Trump's luxury hotel -- located in the renovated Old Post Office building at Pennsylvania Avenue and 12th St NW -- will begin serving guests Monday, the Associated Press reported. It's a "soft opening," meaning there won't be any pomp and circumstance surrounding the opening. An official ceremony, however, is planned for October.
The 263-room hotel is an easy walk to national monuments and museums and has 35 guest suites with a private entrance on Pennsylvania Avenue. The 19th century building's original stonework and wood paneling were restored for the opening, and there is a 13,200-foot ballroom in case you want to throw a big party there. There's also a BLT Prime steakhouse restaurant, a Starbucks and a gorgeous lobby bar. Trump's daughter Ivanka designed the spa and fitness center.
There's no availability at the hotel on Monday, Tuesday or Wednesday of this week. But if you'd like to stay on Thursday night, the cheapest nightly rate is $806 a night for AAA members, according to a search on the hotel website Money conducted on Monday morning.
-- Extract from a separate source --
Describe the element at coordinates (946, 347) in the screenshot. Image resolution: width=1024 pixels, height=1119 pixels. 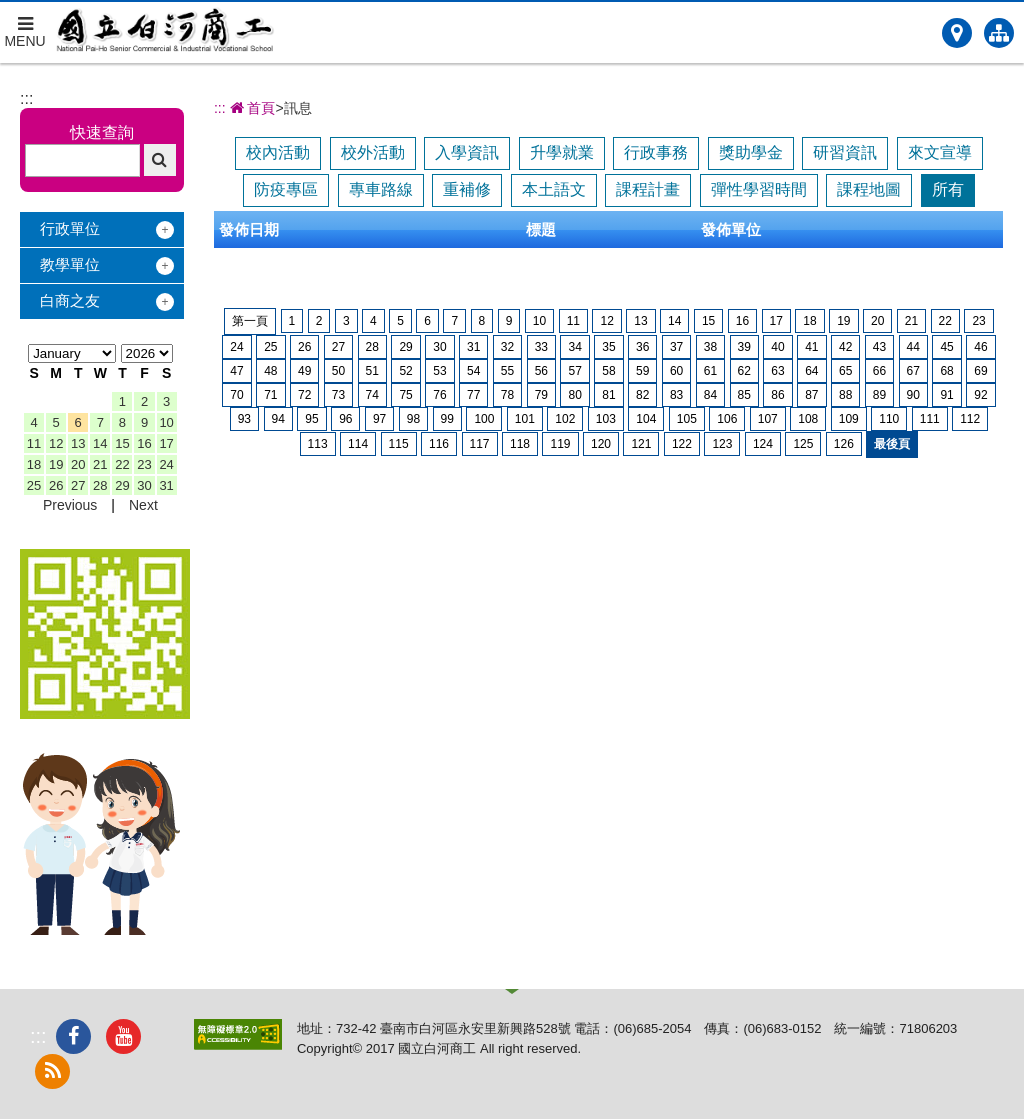
I see `45` at that location.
For everyone else, the rate rises to $895 a night, and $865 if you book at least three to five days in advance. If you'd like to splurge (even more), you can opt for the "rise and dine" selection, which gives guests an $80 breakfast credit and Wi-Fi access. If that's not enough, the Postmaster Suite will run you $4,800 a night during the soft opening.
Rates will go down after the soft opening period, starting at about $472 a night. However, some of the most luxurious rooms in the hotel will keep their astronomically high price tags. The one-bedroom presidential suite will cost $9,000 a night, and the two-bedroom Trump Townhouse will run you $18,750 each night.
Trump broke ground on the renovation before he entered the presidential race, boasting that it would be one of the finest hotels in the world. However, the development process has not been without its own hiccups.
After he launched his campaign, two well-known chefs -- Geoffrey Zakarian and Jose Andres -- backed out of plans to open restaurants in the hotel because of Trump's comments about Mexican immigrants, according to Eater. Trump sued both chefs, who also filed countersuits against him. While Andres' restaurant was filled by BLT Prime, Zakarian's was repurposed into a large conference room.